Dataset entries
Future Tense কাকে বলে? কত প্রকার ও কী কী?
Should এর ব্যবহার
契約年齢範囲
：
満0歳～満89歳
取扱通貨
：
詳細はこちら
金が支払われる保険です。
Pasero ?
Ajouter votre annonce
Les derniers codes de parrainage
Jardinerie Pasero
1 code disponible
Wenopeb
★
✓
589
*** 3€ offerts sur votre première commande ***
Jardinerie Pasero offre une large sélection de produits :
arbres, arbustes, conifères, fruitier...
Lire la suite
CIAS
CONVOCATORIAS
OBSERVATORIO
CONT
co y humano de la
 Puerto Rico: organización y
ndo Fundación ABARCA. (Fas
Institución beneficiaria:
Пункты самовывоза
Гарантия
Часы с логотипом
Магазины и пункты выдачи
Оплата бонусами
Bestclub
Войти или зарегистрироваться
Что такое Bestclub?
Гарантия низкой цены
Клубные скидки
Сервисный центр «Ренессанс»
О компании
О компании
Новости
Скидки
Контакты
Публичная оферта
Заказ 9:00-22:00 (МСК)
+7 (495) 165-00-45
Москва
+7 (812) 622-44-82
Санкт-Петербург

- WHAT YOU HAVE TO DO -
Transcribe all entries word for word.

- RESULT OF THIS TASK -
Future Tense কাকে বলে? কত প্রকার ও কী কী?
Should এর ব্যবহার
契約年齢範囲
：
満0歳～満89歳
取扱通貨
：
詳細はこちら
金が支払われる保険です。
Pasero ?
Ajouter votre annonce
Les derniers codes de parrainage
Jardinerie Pasero
1 code disponible
Wenopeb
★
✓
589
*** 3€ offerts sur votre première commande ***
Jardinerie Pasero offre une large sélection de produits :
arbres, arbustes, conifères, fruitier...
Lire la suite
CIAS
CONVOCATORIAS
OBSERVATORIO
CONT
co y humano de la
 Puerto Rico: organización y
ndo Fundación ABARCA. (Fas
Institución beneficiaria:
Пункты самовывоза
Гарантия
Часы с логотипом
Магазины и пункты выдачи
Оплата бонусами
Bestclub
Войти или зарегистрироваться
Что такое Bestclub?
Гарантия низкой цены
Клубные скидки
Сервисный центр «Ренессанс»
О компании
О компании
Новости
Скидки
Контакты
Публичная оферта
Заказ 9:00-22:00 (МСК)
+7 (495) 165-00-45
Москва
+7 (812) 622-44-82
Санкт-Петербург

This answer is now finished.